On August 4, 2022, the Marlins selected Burdick's contract and promoted him to the major leagues. He made his MLB debut the next day as the team's starting left fielder versus the Chicago Cubs at Wrigley Field, going hitless over four plate appearances with three strikeouts and an eight pitch walk. He recorded his first MLB hit on August 6 with a single off of Drew Smyly. He hit his first MLB home run on August 7, a solo home run off of Adrian Sampson. He appeared in 32 games in his rookie campaign, hitting .207/.284/.380 with 4 home runs and 11 RBI.

Burdick was optioned to Triple-A Jacksonville to begin the 2023 season, with whom he batted .219 with 180 strikeouts (3rd in the International League) in 420 at bats.

He played in 14 games for Miami in 2023, batting .182/.270/.333 with one home run, two RBI, and one stolen base. Burdick was designated for assignment on February 9, 2024, following the acquisition of Darren McCaughan.

===Baltimore Orioles===
On February 14, 2024, the Marlins traded Burdick to the Baltimore Orioles in exchange for cash considerations.

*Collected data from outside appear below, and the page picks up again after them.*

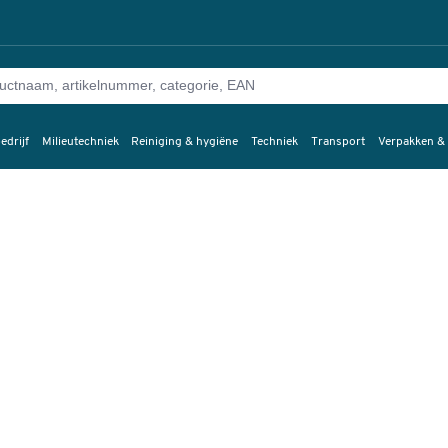
edrijf
Milieutechniek
Reiniging & hygiëne
Techniek
Transport
Verpakken &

He was designated for assignment by them on February 19, following the acquisition of Kaleb Ort. Burdick was then claimed off waivers by the Chicago White Sox on February 23. He was designated for assignment by Chicago on March 13 and re-claimed by Baltimore three days later. Burdick was optioned to the Triple–A Norfolk Tides to begin the 2024 season. In 16 games for Norfolk, he hit .182/.333/.455 with four home runs and nine RBI. Burdick was designated for assignment following the promotion of David Bañuelos on April 22.

===Cincinnati Reds===
On April 24, 2024, Burdick was claimed off waivers by the Cincinnati Reds. In 47 games for the Triple–A Louisville Bats, he hit .189/.291/.342 with seven home runs and 16 RBI. On June 28, Burdick was designated for assignment by the Reds. He cleared waivers and was sent outright to Louisville on June 30. Burdick was released by the Reds organization on December 19.